Yesterday – Monday – I called the clinic, three weeks to the day after my first call. This is what they suggested I do during my first call, saying that we could possibly do better than a February appointment if I did so.
Turns out, not so much. I was told this time that there’s a 3 – 4 month waiting period. Something about a change in their admission process.
I didn’t freak out. I was gracious. But I also stood up for myself. “Okay,” I said, “I was originally told I’d be able to get an appointment in February, perhaps even earlier if I called in a few weeks.”
They’re mood immediately lightened a little. They noted on my record that I’d been told I could get a February appointment and suggested I call again in a couple of weeks.
I then informed them that my pronouns and preferred name had changed since I last called. They’re mood seemed to lighten even more at that, as – I’m guessing – their customer service training kicked in and they noted the change.
They ended the call by saying that I’d hear from the in February, but that I should feel free to call sooner, around the end of January.
I feel good about this call, despite hanging up without an appointment. I didn’t get offended, or retreat, but I stood my ground, calmly and sweetly. I explained what my expectations were, based on the information I’d been given. You might think that sounds like what a perfectly reasonable person would do in that situation, and you’re quite correct. But in the past, I have not been a reasonable person when it comes to interacting with health systems. I have been passive, at times petulant, and always a little resentful.
I’ve come to believe, however, that the vast majority of health care professionals genuinely want to help you. They want you to be an active participant in your health, they want you to engage, ask questions, and be more transparent about your health history – including your medical health. But when you – well, I – assume they’re a representation of a faceless profession more interested in profit and cookie-cutter diagnosis, guess what their interactions seem like to you? Yep, evidence that confirms your bias.
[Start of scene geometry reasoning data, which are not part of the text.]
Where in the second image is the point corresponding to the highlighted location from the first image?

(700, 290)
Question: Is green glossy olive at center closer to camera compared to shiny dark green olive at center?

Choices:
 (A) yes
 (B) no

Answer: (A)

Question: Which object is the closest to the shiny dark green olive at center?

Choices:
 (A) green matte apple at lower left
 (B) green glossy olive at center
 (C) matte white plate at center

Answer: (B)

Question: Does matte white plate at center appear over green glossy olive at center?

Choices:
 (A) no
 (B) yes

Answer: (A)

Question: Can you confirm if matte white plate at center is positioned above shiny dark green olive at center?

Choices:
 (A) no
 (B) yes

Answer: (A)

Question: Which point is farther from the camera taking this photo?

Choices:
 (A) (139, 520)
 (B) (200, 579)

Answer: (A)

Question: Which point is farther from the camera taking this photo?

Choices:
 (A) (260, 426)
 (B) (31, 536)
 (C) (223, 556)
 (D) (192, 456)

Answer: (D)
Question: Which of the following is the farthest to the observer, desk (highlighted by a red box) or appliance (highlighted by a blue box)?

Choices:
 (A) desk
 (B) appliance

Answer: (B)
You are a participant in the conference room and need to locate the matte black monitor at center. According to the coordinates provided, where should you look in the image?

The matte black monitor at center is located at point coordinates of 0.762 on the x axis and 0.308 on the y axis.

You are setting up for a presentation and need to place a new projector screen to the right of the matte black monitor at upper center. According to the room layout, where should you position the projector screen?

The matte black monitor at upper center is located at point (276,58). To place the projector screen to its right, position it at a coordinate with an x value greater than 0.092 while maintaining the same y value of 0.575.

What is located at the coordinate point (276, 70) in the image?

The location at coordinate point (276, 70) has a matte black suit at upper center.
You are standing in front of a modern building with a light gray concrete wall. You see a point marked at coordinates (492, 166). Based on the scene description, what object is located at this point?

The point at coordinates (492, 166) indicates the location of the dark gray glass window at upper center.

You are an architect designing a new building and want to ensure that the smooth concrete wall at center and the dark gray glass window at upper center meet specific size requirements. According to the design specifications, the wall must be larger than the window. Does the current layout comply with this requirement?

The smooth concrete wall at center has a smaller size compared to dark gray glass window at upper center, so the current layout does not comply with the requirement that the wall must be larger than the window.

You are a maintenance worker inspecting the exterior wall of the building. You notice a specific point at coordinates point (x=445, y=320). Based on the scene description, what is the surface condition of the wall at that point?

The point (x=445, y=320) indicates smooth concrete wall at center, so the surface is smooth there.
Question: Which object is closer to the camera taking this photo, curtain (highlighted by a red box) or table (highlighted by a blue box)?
Of course, I couldn’t fully engage with doctors honestly before now because I hadn’t identified quite why I felt their diagnoses were off base, why I felt no doctor ever quite saw me as I was. Now that I’m intent on living my life as who I truly am – that lens has fallen away.
So, we’ll see how it goes. I don’t consider this a setback, per se, but it’s certainly a bump in the road. I’m certainly going to do some research into other options – just in case the next call doesn’t result in an appointment.